About this exercise: The data below contains pictures, which are to be skipped; the lines starting at the line with "Español (España)" and ending at the line with "социальной сферы на основе интеграции" are to be output exactly, both ends included.

Given records:
###

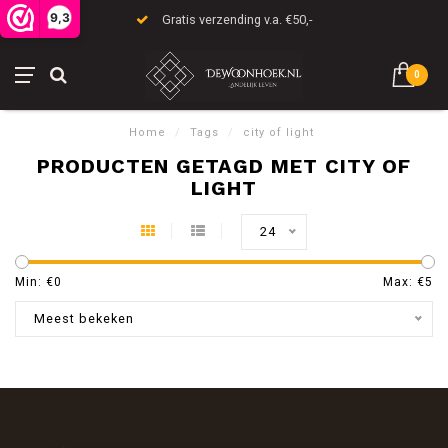
9,3
Gratis verzending v.a. €50,-
0
Home
/
Tags
/
city of light
PRODUCTEN GETAGD MET CITY OF
LIGHT
24
Min: €
0
Max: €
5
Meest bekeken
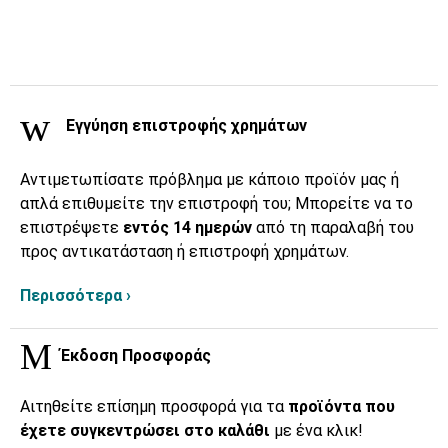
Εγγύηση επιστροφής χρημάτων
Αντιμετωπίσατε πρόβλημα με κάποιο προϊόν μας ή
απλά επιθυμείτε την επιστροφή του; Μπορείτε να το
επιστρέψετε
εντός 14 ημερών
από τη παραλαβή του
προς αντικατάσταση ή επιστροφή χρημάτων.
Περισσότερα ›
Έκδοση Προσφοράς
Αιτηθείτε επίσημη προσφορά για τα
προϊόντα που
έχετε συγκεντρώσει στο καλάθι
με ένα κλικ!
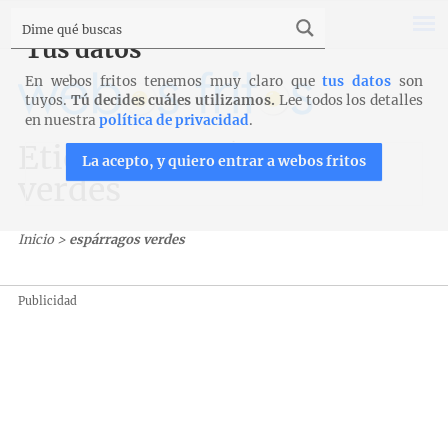
Tus datos
En webos fritos tenemos muy claro que
tus datos
son
tuyos.
Tú decides cuáles utilizamos.
Lee todos los detalles
en nuestra
política de privacidad
.
Etiqueta: espárragos
La acepto, y quiero entrar a webos fritos
verdes
Inicio
>
espárragos verdes
Publicidad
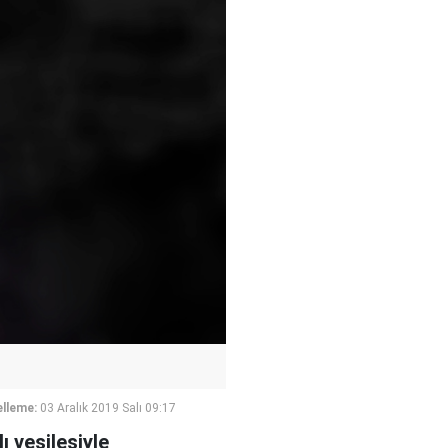
lleme:
03 Aralık 2019 Salı 09:17
 vesilesiyle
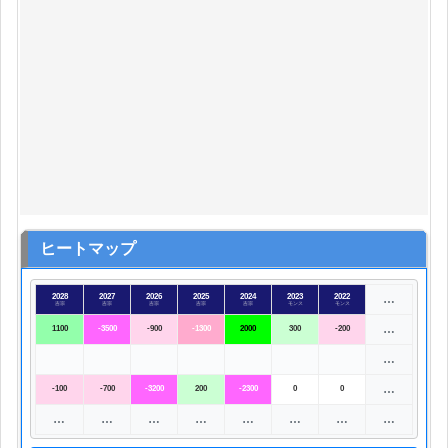
ヒートマップ
2028
2027
2026
2025
2024
2023
2022
…
吉宗
吉宗
吉宗
吉宗
吉宗
モンス
モンス
…
1100
-3500
-900
-1300
2000
300
-200
…
…
-100
-700
-3200
200
-2300
0
0
…
…
…
…
…
…
…
…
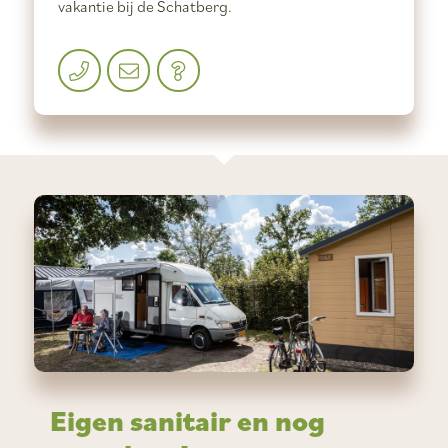
vakantie bij de Schatberg.
Eigen sanitair en nog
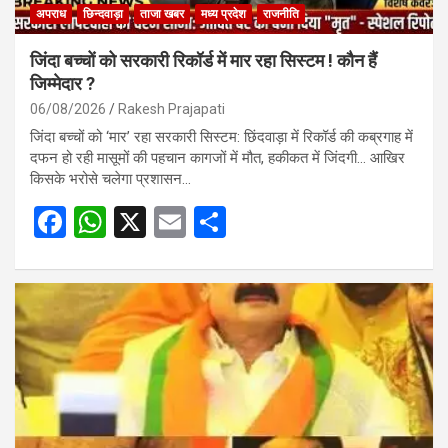
अपराध
छिन्दवाड़ा
ताजा खबर
मध्य प्रदेश
राजनीति
जिंदा बच्चों को सरकारी रिकॉर्ड में मार रहा सिस्टम ! कौन हैं
जिम्मेदार ?
06/08/2026
Rakesh Prajapati
जिंदा बच्चों को ‘मार’ रहा सरकारी सिस्टम: छिंदवाड़ा में रिकॉर्ड की कब्रगाह में
दफन हो रही मासूमों की पहचान कागजों में मौत, हकीकत में जिंदगी… आखिर
किसके भरोसे चलेगा प्रशासन…
F
W
X
E
S
a
h
m
h
ce
at
ail
ar
b
s
e
o
A
o
p
k
p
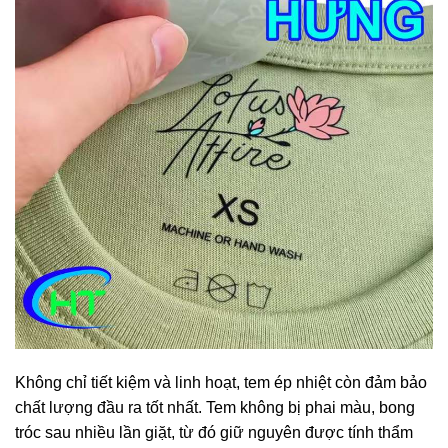
Không chỉ tiết kiệm và linh hoạt, tem ép nhiệt còn đảm bảo
chất lượng đầu ra tốt nhất. Tem không bị phai màu, bong
tróc sau nhiều lần giặt, từ đó giữ nguyên được tính thẩm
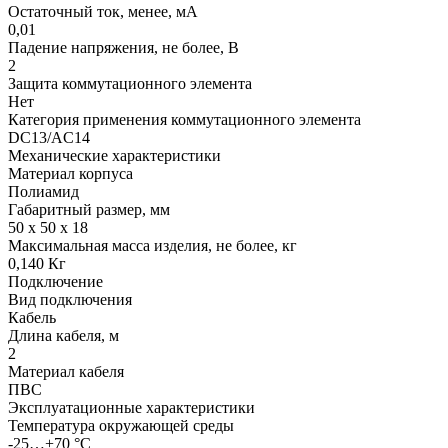
Остаточный ток, менее, мА
0,01
Падение напряжения, не более, В
2
Защита коммутационного элемента
Нет
Категория применения коммутационного элемента
DC13/АC14
Механические характеристики
Материал корпуса
Полиамид
Габаритный размер, мм
50 х 50 х 18
Максимальная масса изделия, не более, кг
0,140 Кг
Подключение
Вид подключения
Кабель
Длина кабеля, м
2
Материал кабеля
ПВС
Эксплуатационные характеристики
Температура окружающей среды
-25…+70 °С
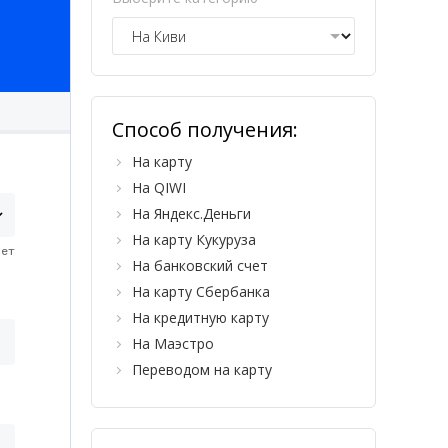
Способ получения:
На карту
На QIWI
На Яндекс.Деньги
На карту Кукуруза
На банковский счет
На карту Сбербанка
На кредитную карту
На Маэстро
Переводом на карту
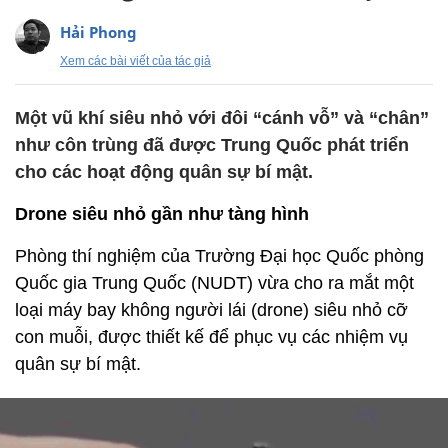
Hải Phong
Xem các bài viết của tác giả
Một vũ khí siêu nhỏ với đôi “cánh vỗ” và “chân”
như côn trùng đã được Trung Quốc phát triển
cho các hoạt động quân sự bí mật.
Drone siêu nhỏ gần như tàng hình
Phòng thí nghiệm của Trường Đại học Quốc phòng
Quốc gia Trung Quốc (NUDT) vừa cho ra mắt một
loại máy bay không người lái (drone) siêu nhỏ cỡ
con muỗi, được thiết kế để phục vụ các nhiệm vụ
quân sự bí mật.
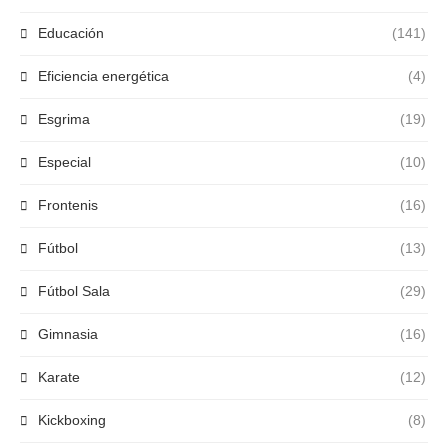
Educación
(141)
Eficiencia energética
(4)
Esgrima
(19)
Especial
(10)
Frontenis
(16)
Fútbol
(13)
Fútbol Sala
(29)
Gimnasia
(16)
Karate
(12)
Kickboxing
(8)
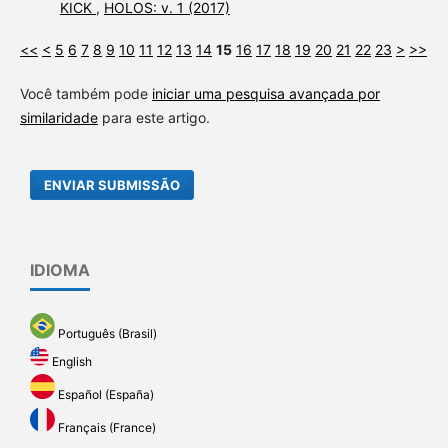
KICK
,
HOLOS: v. 1 (2017)
<<
<
5
6
7
8
9
10
11
12
13
14
15
16
17
18
19
20
21
22
23
>
>>
Você também pode
iniciar uma pesquisa avançada por
similaridade
para este artigo.
ENVIAR SUBMISSÃO
IDIOMA
Português (Brasil)
English
Español (España)
Français (France)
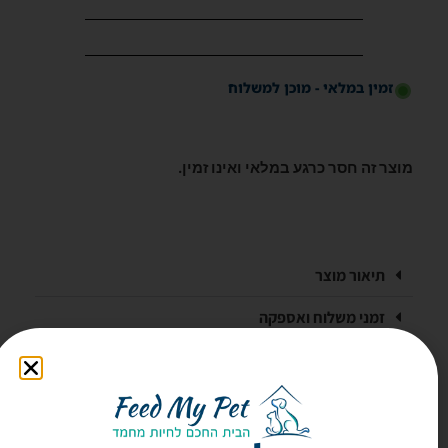
זמין במלאי - מוכן למשלוח
מוצר זה חסר כרגע במלאי ואינו זמין.
תיאור מוצר
זמני משלוח ואספקה
אלפי לקוחות מרוצים!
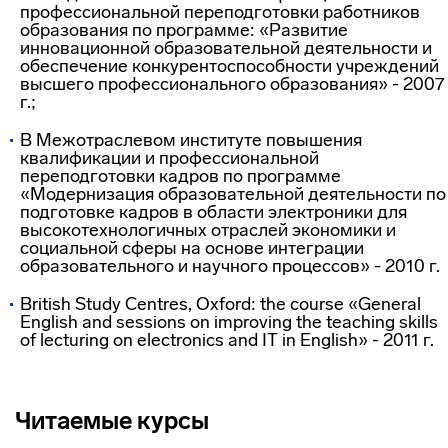
профессиональной переподготовки работников
образования по программе: «Развитие
инновационной образовательной деятельности и
обеспечение конкурентоспособности учреждений
высшего профессионального образования» - 2007
г.;
В Межотраслевом институте повышения
квалификации и профессиональной
переподготовки кадров по программе
«Модернизация образовательной деятельности по
подготовке кадров в области электроники для
высокотехнологичных отраслей экономики и
социальной сферы на основе интеграции
образовательного и научного процессов» - 2010 г.
British Study Centres, Oxford: the course «General
English and sessions on improving the teaching skills
of lecturing on electronics and IT in English» - 2011 г.
Читаемые курсы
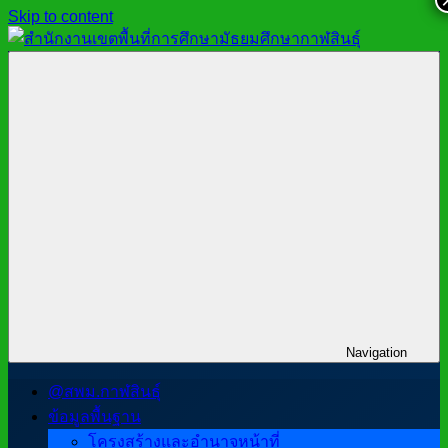
Skip to content
สำนักงาน
สพม.กาฬสินธุ์,
เขต
สำนักงาน
พื้นที่
เขต
การ
พื้นที่
ศึกษา
การ
มัธยมศึกษา
ศึกษา
กาฬสินธุ์
มัธยมศึกษา
กาฬสินธุ์
Navigation
@สพม.กาฬสินธุ์
ข้อมูลพื้นฐาน
โครงสร้างและอำนาจหน้าที่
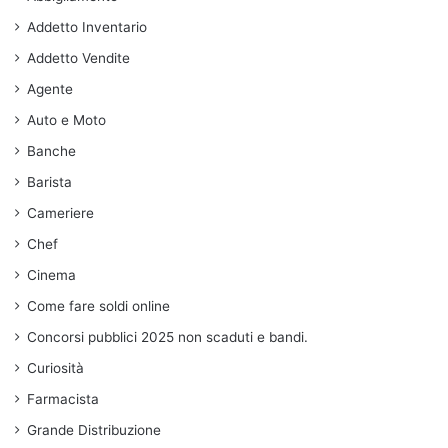
Addetto Inventario
Addetto Vendite
Agente
Auto e Moto
Banche
Barista
Cameriere
Chef
Cinema
Come fare soldi online
Concorsi pubblici 2025 non scaduti e bandi.
Curiosità
Farmacista
Grande Distribuzione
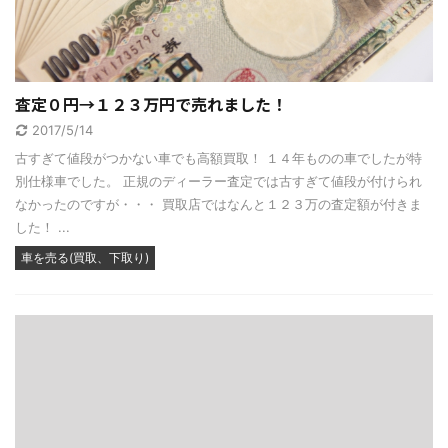
査定０円→１２３万円で売れました！
2017/5/14
古すぎて値段がつかない車でも高額買取！ １４年ものの車でしたが特
別仕様車でした。 正規のディーラー査定では古すぎて値段が付けられ
なかったのですが・・・ 買取店ではなんと１２３万の査定額が付きま
した！ ...
車を売る(買取、下取り)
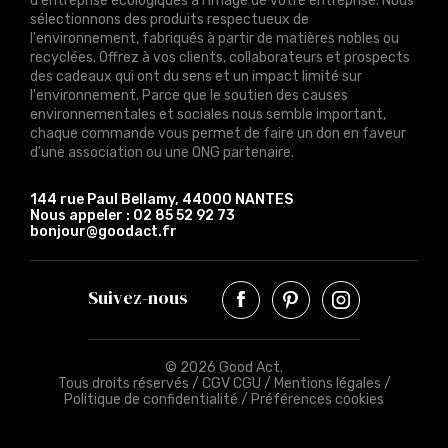
d'entreprise écologiques à l'image de votre entreprise. Nous
sélectionnons des produits respectueux de
l'environnement, fabriqués à partir de matières nobles ou
recyclées. Offrez à vos clients, collaborateurs et prospects
des cadeaux qui ont du sens et un impact limité sur
l'environnement. Parce que le soutien des causes
environnementales et sociales nous semble important,
chaque commande vous permet de faire un don en faveur
d'une association ou une ONG partenaire.
144 rue Paul Bellamy, 44000 NANTES
Nous appeler :
02 85 52 92 73
bonjour@goodact.fr
Suivez-nous
© 2026 Good Act.
Tous droits réservés /
CGV CGU
/
Mentions légales
/
Politique de confidentialité
/
Préférences cookies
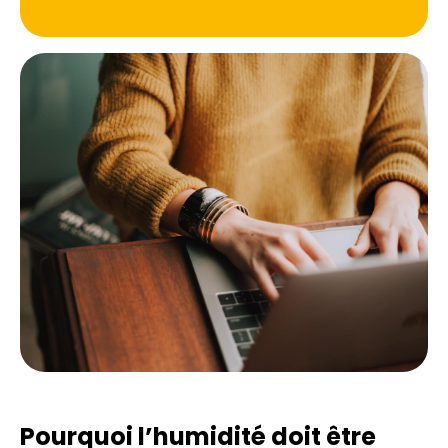
Pourquoi l’humidité doit être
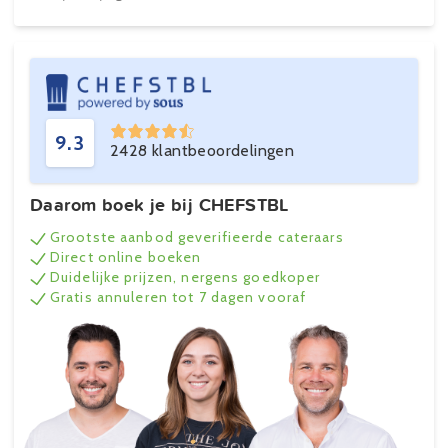
9.3
2428 klantbeoordelingen
Daarom boek je bij CHEFSTBL
Grootste aanbod geverifieerde cateraars
Direct online boeken
Duidelijke prijzen, nergens goedkoper
Gratis annuleren tot 7 dagen vooraf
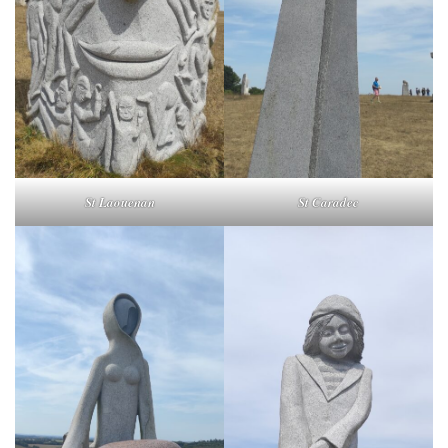
St Laouenan
St Caradec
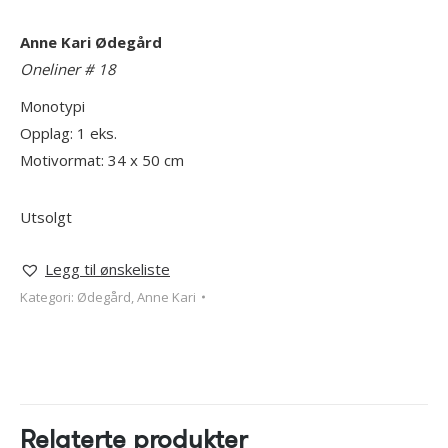
Anne Kari Ødegård
Oneliner # 18
Monotypi
Opplag: 1 eks.
Motivormat: 34 x 50 cm
Utsolgt
Legg til ønskeliste
Kategori:
Ødegård, Anne Kari
Relaterte produkter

###

Answer below:
Español (España)
Français (France)
זמין במלאי - מוכן למשלוח
מוצר זה חסר כרגע במלאי ואינו זמין.
תיאור מוצר
זמני משלוח ואספקה
אלפי לקוחות מרוצים!
профессиональной переподготовки работников
образования по программе: «Развитие
инновационной образовательной деятельности и
обеспечение конкурентоспособности учреждений
высшего профессионального образования» - 2007
г.;
В Межотраслевом институте повышения
квалификации и профессиональной
переподготовки кадров по программе
«Модернизация образовательной деятельности по
подготовке кадров в области электроники для
высокотехнологичных отраслей экономики и
социальной сферы на основе интеграции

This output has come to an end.